# Your goal
Every line containing the word "γλέντι" must be pulled from the records.

# Task input
==================================================

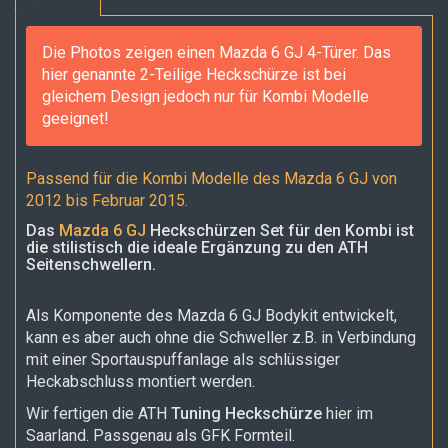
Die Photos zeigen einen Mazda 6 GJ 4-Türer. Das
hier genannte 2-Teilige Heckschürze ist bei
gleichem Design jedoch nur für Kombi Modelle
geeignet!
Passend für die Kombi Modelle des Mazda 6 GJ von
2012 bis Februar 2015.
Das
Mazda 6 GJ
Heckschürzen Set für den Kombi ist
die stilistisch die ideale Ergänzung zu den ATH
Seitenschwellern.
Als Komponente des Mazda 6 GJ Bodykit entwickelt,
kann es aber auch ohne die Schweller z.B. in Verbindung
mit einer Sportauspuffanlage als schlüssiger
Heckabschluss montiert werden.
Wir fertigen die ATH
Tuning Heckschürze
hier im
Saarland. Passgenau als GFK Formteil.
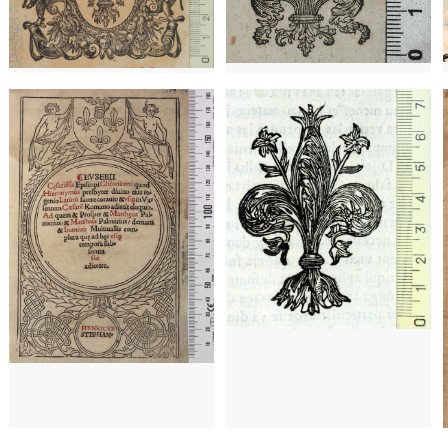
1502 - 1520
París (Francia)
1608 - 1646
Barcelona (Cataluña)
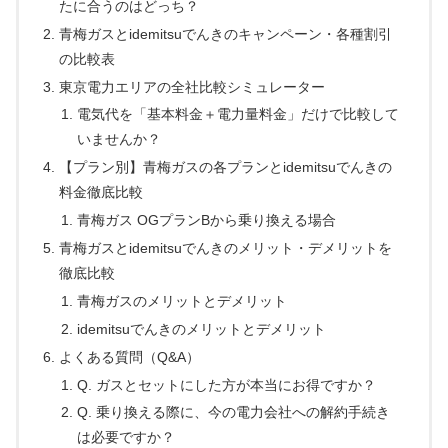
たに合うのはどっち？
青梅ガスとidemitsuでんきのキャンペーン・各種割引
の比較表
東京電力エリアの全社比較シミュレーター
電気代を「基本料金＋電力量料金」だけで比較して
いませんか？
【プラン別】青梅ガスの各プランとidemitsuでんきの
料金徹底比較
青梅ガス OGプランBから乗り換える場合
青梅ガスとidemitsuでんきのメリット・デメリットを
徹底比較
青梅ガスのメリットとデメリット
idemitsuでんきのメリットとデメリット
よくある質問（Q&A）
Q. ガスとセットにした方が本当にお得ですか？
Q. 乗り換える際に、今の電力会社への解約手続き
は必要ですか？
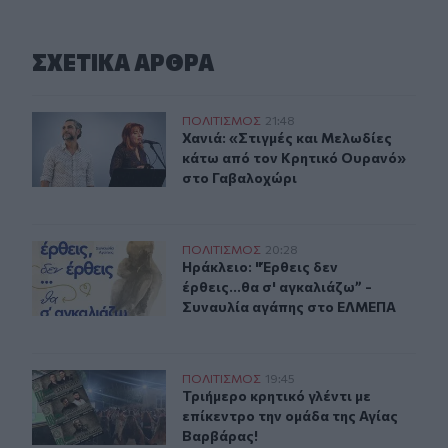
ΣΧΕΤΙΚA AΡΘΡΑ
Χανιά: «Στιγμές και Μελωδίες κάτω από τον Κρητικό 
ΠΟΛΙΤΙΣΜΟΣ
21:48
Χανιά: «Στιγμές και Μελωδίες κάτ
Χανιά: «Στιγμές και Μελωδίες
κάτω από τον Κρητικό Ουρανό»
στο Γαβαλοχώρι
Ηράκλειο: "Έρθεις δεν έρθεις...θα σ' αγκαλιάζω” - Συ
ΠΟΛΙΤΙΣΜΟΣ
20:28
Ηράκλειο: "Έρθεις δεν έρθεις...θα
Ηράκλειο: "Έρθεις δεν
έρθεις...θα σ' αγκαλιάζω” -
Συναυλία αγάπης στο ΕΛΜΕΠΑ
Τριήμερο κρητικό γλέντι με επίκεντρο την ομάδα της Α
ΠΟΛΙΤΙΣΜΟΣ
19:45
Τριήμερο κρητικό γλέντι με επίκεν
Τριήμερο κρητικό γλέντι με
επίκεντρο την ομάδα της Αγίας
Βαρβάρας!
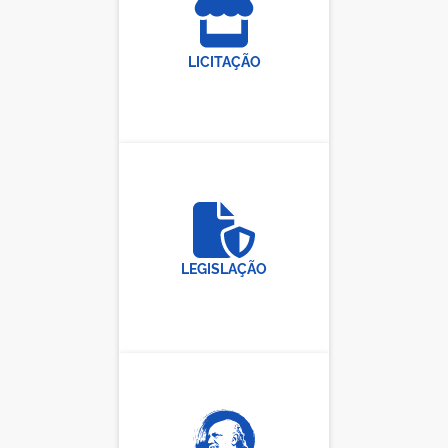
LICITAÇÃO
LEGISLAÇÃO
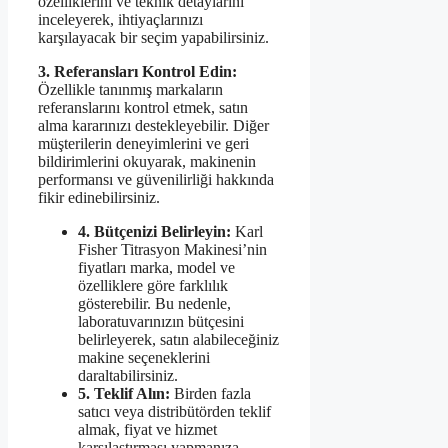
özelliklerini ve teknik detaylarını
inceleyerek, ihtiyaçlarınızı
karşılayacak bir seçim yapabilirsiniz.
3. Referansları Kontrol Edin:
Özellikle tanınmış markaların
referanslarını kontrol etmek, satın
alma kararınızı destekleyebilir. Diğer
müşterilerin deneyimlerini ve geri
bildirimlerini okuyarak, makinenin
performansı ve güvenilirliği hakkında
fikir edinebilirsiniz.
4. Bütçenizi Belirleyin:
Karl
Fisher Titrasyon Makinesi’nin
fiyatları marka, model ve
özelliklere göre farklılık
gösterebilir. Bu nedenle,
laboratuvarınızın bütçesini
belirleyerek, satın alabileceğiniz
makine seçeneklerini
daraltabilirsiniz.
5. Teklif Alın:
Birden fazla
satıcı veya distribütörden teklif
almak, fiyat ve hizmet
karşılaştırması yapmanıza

==================================================

# Answer box
Τριήμερο κρητικό γλέντι με επίκεντρο την ομάδα της Α
Τριήμερο κρητικό γλέντι με επίκεν
Τριήμερο κρητικό γλέντι με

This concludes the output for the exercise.